Our History: 1993

Growth in both staff and students continued at Whitireia in 1993, a year which also saw the birth of full-time creative writing and publishing programmes

Whitireia Porirua Staff 1996

Whitireia Porirua Staff in the early nineties, with Turoa Royal front row centre, flanked by Deirdre Dale and Val Collins.

Artists in residence

As part of its emphasis on cultural art practice, the art department at Whitireia played host to two artists in residence in 1993, both from Ireland. Sculptor Marian O'Donnell arrived first, followed by painter Hugh McCormick. With the assistance of students, Marian O'Donnell built a stone sculpture called Ceide Beag ('small place of assembly') outside the Visual Arts department, creating a European counterpart to the marae space already there, and the Pacific-styled file that would be built the following year. The earthwork adopted the shape of a type of 2000-year-old Celtic jewellery, rendered large on the landscape in hard Plimmerton stone, and united with the earth by having its sloping edges sown in lawn grass. Bronze pieces on the steps leading to Ceide Beag were the work of Visual Arts students, each reflecting their culture. On one of them, students Whare McColl Baxter and James Harcourt combined their respective Māori and Celtic inspired imagery.

Marian Odonnell opening 1993Opening of Marian O'Donnell's Ceide Beag, attended by arts staff and students, Turoa Royal, Deirdre Dale, Ihakara Arthur and others

In the news

Polytechnic offers full and part-time study
Kapi Mana 19.01.1993

Continuing with education at Whitireia Community Polytechnic this year can involve study on a wide range of short part-time courses or the possibility of full or part-time study towards a longer nationally recognised certificate.
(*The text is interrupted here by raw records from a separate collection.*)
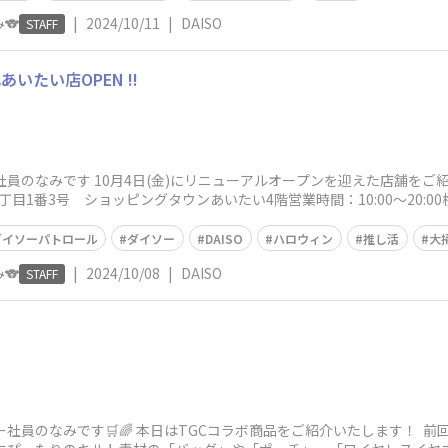
🐨
|
2024/10/11
|
DAISO
STAFF
いたい店OPEN !!
員のなみです 10月4日(金)にリニューアルオープンを迎えた店舗をご紹介い
目1番3号 ショッピングタウンあいたい4階営業時間：10:00～20:0
ダイソーパトロール
ダイソー
DAISO
ハロウィン
推し活
大
🐨
|
2024/10/08
|
DAISO
STAFF
ー社員のなみです🛒🌈 本日はTGCコラボ商品をご紹介いたします！ 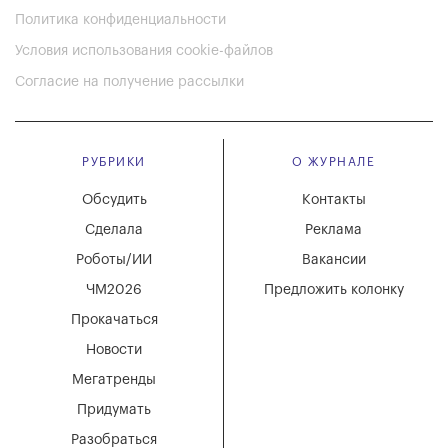
Политика конфиденциальности
Условия использования cookie-файлов
Согласие на получение рассылки
РУБРИКИ
О ЖУРНАЛЕ
Обсудить
Контакты
Сделала
Реклама
Роботы/ИИ
Вакансии
ЧМ2026
Предложить колонку
Прокачаться
Новости
Мегатренды
Придумать
Разобраться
For 1993 the programme of short courses specifically for women has been expanded (appropriately for Women's Suffrage Year). Looking Ahead is a course for women thinking about their future. The course includes assessing skills, organising time, setting goals, improving study skills, becoming familiar with computers, further education and voluntary work. Other courses for women include Creativity and Challenge, a course combining art and outdoor pursuits with Plimmerton artist Val Griffith-Jones; Videotaping Skills for Women, with filmmaker Gaylene Preston; Women's Lives, a writing/reading course with Frances Cherry; as well as other alternatives such as Computer Confidence for Women.

New full-time study opportunities this year include the museum/gallery foundation course focusing on the care and presentation of local taonga or artefacts; and a publishing course in conjunction with Daphne Brasell Press Associates. 

Assembled in stone
The Dominion 11.03.1993

Back in Ireland in the weeks preceding St Patrick's Day, sculptor Marian O'Donnell would have been roped in to help design and build the floats that are a feature of every village parade. Artist in residence at Porirua's Whitireia Community Polytechnic, Ms O'Donnell has been engaged in a very different work, a Ceide Beag (small place of assembly), an earthwork construction modelled on ancient field systems discovered in her home county Mayo.

The basic image of the Whitireia quadrangle piece is of a 2000-year-old type of Celtic jewellery. The structure is pierced together with hard Plimmerton stone. To unite with the surroundings, the sloping circumference will be sown in the lawn; the design of bronze pieces above facing steps will reflect the culture of the local polytechnic students.

Marian O'Donnell at Whitireia 1993

Marian O'Donnell working on the earthwork at the Whitireia art department, 1993

Irish artist in residence
Evening Post 05.07.1993, by Georgina Bailey, Porirua reporter

A man who describes himself as one of Ireland's major artists has arrived at Porirua's Whitireia Community Polytechnic. Hugh McCormick, 49, is one of two Irish artists in residence who will be at the community polytechnic this year.

McCormick will look at the possibility of affiliation between the polytechnic and the Galway Regional Technical Colleges. Arts programme manager Anne Philbin said this could result in student exchanges by 1994. This would allow students of Celtic origins to study close to Connemara, where Gaelic is the first language.

McCormick and artist Marian O'Donnell, who arrives next month, have been brought to Whitireia to assist the School of Arts' Origins programme. Ms Philbin said the programme focused on authentic Māori, Samoan and Gaelic language studies. 

Culinary skills tested and proven
Kapi Mana 12.10.1993

The taste of victory at the Montana Culinary Arts Festival is still sweet for three Whitireia Community Polytechnic students. It was the first time the local polytechnic had entered the festival's student team of the year competition and only a couple of points separated the locals from Hutt Valley Polytech's winning team. Whitireia programme manager Selwyn Thomson said he knew Tim Sisarich, Barton Bromley and James Rangihaeata would do well and was thrilled with the end result.

There were 26 Whitireia students taking part in different festival events. Whitireia, which sent a smaller team to last year's event, won a total of 22 medals through team and individual efforts.